◆ Your assignment: Only the lines from the beginning of the data through the line holding "recyclage des piles usagées ?" belong in the answer, printed exactly and without pictures.

◆ Exercise materials:
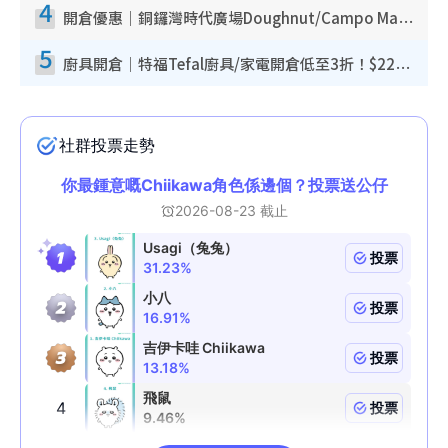
4
開倉優惠｜銅鑼灣時代廣場Doughnut/Campo Marzio開倉低至1折！背囊、書包、手袋劈價$200起
5
廚具開倉｜特福Tefal廚具/家電開倉低至3折！$220起買平底鍋/炒鑊/湯煲！電飯煲/吸塵機/燙斗$418起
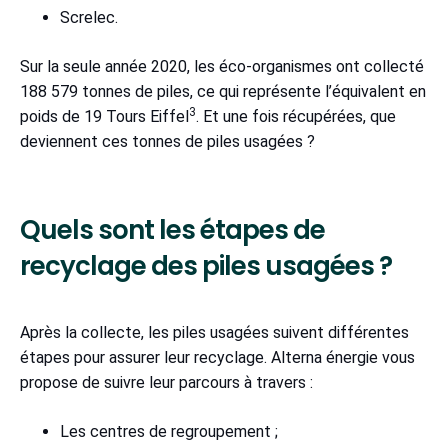
Screlec.
Sur la seule année 2020, les éco-organismes ont collecté
188 579 tonnes de piles, ce qui représente l’équivalent en
3
poids de 19 Tours Eiffel
. Et une fois récupérées, que
deviennent ces tonnes de piles usagées ?
Quels sont les étapes de
recyclage des piles usagées ?
Après la collecte, les piles usagées suivent différentes
étapes pour assurer leur recyclage. Alterna énergie vous
propose de suivre leur parcours à travers :
Les centres de regroupement ;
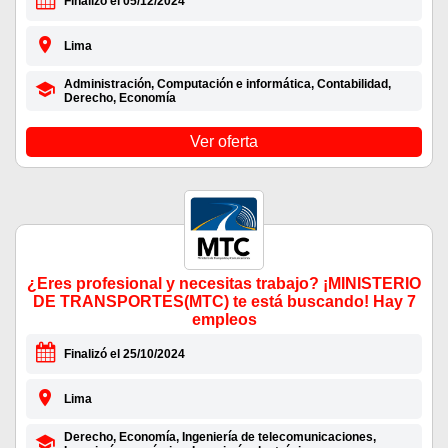
Finalizó el 05/12/2024
Lima
Administración, Computación e informática, Contabilidad,
Derecho, Economía
Ver oferta
¿Eres profesional y necesitas trabajo? ¡MINISTERIO
DE TRANSPORTES(MTC) te está buscando! Hay 7
empleos
Finalizó el 25/10/2024
Lima
Derecho, Economía, Ingeniería de telecomunicaciones,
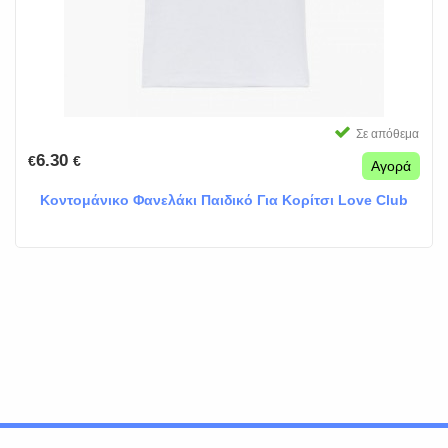
Σε απόθεμα
6.30
€
€
Αγορά
Κοντομάνικο Φανελάκι Παιδικό Για Κορίτσι Love Club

◆ Task output:
4
開倉優惠｜銅鑼灣時代廣場Doughnut/Campo Marzio開倉低至1折！背囊、書包、手袋劈價$200起
5
廚具開倉｜特福Tefal廚具/家電開倉低至3折！$220起買平底鍋/炒鑊/湯煲！電飯煲/吸塵機/燙斗$418起
Screlec.
Sur la seule année 2020, les éco-organismes ont collecté
188 579 tonnes de piles, ce qui représente l’équivalent en
3
poids de 19 Tours Eiffel
. Et une fois récupérées, que
deviennent ces tonnes de piles usagées ?
Quels sont les étapes de
recyclage des piles usagées ?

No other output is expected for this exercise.